How much time does it take to allocate a byte array? Let’s write a JMH benchmark:
@Param({"1000", "10000", "100000"})
int size;
@Benchmark
public void newByteArray() {
byte[] bytes = new byte[size];
bytes[bytes.length - 1] = 'a';
}
Running this on my laptop shows that time scales with size:
size ns/new ns/100 K
1000 83 8300
10,000 546 5460
100,000 4659 4659
Doing napkin math I estimate that ‘new’ costs ~37 ns and each 100,000 bytes costs ~4,622 ns. Where does this time go?
- Memory management: object allocation and garbage collection.
- Zero fill: When you allocate memory on the JVM, it’s delivered fresh and new, filled with zeros. Filling reclaimed memory with zeros takes time!
Zero Zero Fill
Okio’s main feature is its Buffer class. It implements a dynamically-sized sequence of bytes that you can write to and read from. Coding with Buffer
feels fast & lightweight, just like ArrayList
.
Okio’s Buffer is implemented using a linked list of segments, each of which has an 8 KiB byte array. When you create a buffer it has 0 segments and when you write it adds segments to the end. When you read it removes segments from the front.

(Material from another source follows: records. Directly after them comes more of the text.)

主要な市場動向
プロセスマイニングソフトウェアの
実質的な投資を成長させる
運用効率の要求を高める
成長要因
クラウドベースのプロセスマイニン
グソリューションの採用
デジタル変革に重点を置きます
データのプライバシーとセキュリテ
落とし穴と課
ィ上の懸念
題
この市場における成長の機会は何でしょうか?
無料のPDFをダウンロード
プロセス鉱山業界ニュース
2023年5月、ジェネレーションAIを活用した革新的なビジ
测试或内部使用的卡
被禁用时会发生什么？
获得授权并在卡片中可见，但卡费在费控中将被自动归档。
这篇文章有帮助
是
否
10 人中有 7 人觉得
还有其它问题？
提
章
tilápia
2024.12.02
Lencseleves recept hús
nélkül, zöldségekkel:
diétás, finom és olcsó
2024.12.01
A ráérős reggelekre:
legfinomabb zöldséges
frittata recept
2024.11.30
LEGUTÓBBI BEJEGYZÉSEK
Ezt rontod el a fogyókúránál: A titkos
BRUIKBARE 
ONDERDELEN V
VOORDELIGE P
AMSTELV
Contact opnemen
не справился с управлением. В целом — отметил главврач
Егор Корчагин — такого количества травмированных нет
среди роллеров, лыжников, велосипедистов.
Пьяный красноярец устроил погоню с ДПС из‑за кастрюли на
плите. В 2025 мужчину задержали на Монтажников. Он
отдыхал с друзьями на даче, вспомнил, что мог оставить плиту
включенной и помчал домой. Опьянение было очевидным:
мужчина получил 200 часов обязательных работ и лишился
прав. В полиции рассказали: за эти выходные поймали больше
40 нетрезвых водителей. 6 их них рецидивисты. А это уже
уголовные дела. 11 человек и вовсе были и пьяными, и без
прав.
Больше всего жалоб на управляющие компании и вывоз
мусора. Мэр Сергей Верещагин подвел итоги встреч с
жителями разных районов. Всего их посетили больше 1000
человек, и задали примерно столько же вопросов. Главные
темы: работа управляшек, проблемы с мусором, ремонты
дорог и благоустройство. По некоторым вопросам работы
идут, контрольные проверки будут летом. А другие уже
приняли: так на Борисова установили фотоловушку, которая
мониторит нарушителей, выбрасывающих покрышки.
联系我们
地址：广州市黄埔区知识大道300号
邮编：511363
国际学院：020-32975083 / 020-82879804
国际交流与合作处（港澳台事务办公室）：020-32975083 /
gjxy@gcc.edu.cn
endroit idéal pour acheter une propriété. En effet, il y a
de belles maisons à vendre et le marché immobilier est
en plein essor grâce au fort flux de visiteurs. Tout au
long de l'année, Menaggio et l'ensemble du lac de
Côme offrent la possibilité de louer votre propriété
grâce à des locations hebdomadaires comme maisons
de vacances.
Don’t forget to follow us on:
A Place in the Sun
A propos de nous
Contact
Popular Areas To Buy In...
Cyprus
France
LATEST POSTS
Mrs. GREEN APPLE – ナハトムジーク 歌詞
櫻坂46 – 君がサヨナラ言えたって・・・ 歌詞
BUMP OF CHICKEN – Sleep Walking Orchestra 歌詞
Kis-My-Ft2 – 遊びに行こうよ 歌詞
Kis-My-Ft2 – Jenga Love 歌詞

To make its buffers faster Okio reuses segments. This saves both the allocation cost and also the zero-fill cost. But it adds a pooling cost: getting, putting, and limiting the pool’s memory use.
Lock Free
Through Okio 2.6, Okio used synchronized
to guard access to the pool. I like synchronized
because the syntax is nice, it’s easy to understand, and it performs fine.
But synchronized
is bad when there’s very high-contention. Lots of threads fighting for the same lock means lots of context switching. In Okio 2.7 we use AtomicReference
instead. The code’s bigger and less obvious but it runs better when lots of threads use buffers at the same time.
Striped
Striping is the concurrency world’s sharding. Take a highly-contended resource, create several instances of it, and distribute its users evenly over the instances.
We scaled up Okio’s segment pool by the number of processors on the host computer. My laptop has 8 physical cores and each has 2 hyperthreads, so it gets 16 segment pools. The pools have 1 MiB of combined capacity.
One potential benefit of striping is increased probability that a CPU core gets its previous segments back when it fetches from the pool. As implemented all segments are symmetric but recently-accessed memory is more likely to be in a CPU-adjacent cache.
Comparision
This benchmark is designed to create extremely high contention:
pool size speedup
none 0 KiB 1.0x
synchronized 64 KiB 1.3x
lockfree 64 KiB 2.0x
striped lockfree 64 KiB/core 5.8x
Under very high contention the synchronized pool is barely useful! And the striped pool is surprisingly great. I confirmed that the extra size wasn’t the difference here: the lockfree pool isn’t faster with a larger pool.
Upgrade Your Okio
These performance improvements are yours in Okio 2.7.0. Make sure to upgrade.